I had lots of training, knowledge and practice as a Montessori teacher before I had my first and I had it all planned out. Now I know differently. One of the biggest things I’ve witnessed as a teacher is parents have stopped using their instincts and often ruin to a book/ internet. No one theory is perfect. I will continue to add to my tool belt of knowledge but I will also listen to my heart.


38 Kat Geary January 21, 2014

Thanks for sharing your heart.


39 Crystal January 26, 2014

I’ve honestly never actually read a parenting book (although I have been gifted a few) however based on what I’ve heard my approach with my oldest was more attached parenting. However with my youngest I was not able to be as attentive to both as I was when there was only one child. I think there is no correct way to parent. The important thing us to parent period. No two famalies are the same and we all must do what works best for our famalies.
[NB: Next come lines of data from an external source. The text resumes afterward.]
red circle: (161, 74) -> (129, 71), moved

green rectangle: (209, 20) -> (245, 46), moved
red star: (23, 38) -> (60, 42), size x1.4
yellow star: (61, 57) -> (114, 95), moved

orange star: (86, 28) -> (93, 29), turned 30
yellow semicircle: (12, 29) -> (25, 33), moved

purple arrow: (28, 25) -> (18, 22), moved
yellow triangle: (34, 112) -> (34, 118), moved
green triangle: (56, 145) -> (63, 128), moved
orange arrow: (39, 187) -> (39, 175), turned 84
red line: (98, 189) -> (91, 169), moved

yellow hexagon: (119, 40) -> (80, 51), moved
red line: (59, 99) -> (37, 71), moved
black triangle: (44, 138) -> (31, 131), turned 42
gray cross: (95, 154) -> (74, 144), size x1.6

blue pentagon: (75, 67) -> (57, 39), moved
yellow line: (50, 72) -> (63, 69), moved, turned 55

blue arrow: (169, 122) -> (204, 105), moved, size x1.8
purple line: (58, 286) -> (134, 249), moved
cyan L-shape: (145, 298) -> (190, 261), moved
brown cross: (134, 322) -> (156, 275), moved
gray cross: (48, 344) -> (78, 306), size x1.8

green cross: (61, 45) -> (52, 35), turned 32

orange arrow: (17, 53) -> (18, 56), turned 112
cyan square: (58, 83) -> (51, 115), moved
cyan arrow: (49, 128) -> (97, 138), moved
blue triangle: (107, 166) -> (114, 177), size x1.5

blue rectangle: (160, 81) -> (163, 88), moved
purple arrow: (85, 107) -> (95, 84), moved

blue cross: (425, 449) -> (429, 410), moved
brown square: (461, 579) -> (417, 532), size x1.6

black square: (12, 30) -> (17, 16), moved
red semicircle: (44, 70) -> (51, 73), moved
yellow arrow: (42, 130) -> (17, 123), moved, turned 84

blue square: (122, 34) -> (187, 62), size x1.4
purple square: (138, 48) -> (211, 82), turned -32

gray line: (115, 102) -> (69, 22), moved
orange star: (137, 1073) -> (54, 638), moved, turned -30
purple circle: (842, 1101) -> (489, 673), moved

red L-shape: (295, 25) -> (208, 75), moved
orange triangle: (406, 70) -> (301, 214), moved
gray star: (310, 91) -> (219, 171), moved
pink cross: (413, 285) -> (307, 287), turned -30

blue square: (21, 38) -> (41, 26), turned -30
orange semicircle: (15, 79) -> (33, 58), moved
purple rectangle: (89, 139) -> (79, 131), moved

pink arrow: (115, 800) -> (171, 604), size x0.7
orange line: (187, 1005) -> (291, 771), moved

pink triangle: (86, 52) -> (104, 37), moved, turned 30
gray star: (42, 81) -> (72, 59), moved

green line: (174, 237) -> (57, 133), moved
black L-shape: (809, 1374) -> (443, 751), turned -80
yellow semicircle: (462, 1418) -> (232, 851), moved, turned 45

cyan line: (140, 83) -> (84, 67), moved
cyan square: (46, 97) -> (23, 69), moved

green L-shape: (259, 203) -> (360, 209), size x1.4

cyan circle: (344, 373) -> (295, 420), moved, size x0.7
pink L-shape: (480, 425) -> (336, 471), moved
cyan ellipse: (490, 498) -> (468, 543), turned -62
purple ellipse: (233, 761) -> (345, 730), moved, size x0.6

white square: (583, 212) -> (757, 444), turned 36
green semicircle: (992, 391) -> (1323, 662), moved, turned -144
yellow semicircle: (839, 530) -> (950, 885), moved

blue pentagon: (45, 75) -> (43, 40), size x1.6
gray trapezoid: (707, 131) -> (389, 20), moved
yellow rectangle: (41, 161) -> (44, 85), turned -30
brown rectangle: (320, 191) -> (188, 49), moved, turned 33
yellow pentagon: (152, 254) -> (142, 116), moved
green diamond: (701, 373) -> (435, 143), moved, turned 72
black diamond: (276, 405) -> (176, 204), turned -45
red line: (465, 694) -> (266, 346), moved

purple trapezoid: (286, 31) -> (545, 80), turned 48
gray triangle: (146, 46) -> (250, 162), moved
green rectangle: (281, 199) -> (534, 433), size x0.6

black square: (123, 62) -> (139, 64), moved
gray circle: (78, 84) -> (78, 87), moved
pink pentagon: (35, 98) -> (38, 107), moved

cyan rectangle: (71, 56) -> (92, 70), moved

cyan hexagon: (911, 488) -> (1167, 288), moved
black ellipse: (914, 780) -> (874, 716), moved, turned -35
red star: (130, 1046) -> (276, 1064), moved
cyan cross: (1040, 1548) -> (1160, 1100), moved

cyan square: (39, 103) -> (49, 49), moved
40 Suchada @ Mama Eve January 26, 2014

There is part of me that wants to completely agree with this, but I have seen to much of parents treating their children terribly in the name of love. It is possible to love your children with all your heart, be attentive, have good intentions, and still not see them as people or develop a strong relationship with them. Effort is definitely good — absolutely the first step. But with parenting it can’t just be “you tried really hard”. It’s important not just to put in the effort but actually do what is going to get good results. Now, that’s not to say that there is only one way to get good results, but respect must be at the heart of it.


41 Melissa June 6, 2014

Awesome! Thank you! Your story is exactly the reasons I believe attachment parenting fails children. It fails to prepare them for life. While wonderful in theory, we don’t live in a society that will continue to foster those beliefs at the detriment ofrour babies. My baby may cry at first but I believe learning to cope with life and disappointment saves you from far worse trauma later on once you hit the real world, be it in school or as an adult in your daily life. Wonderful, thank you again!!!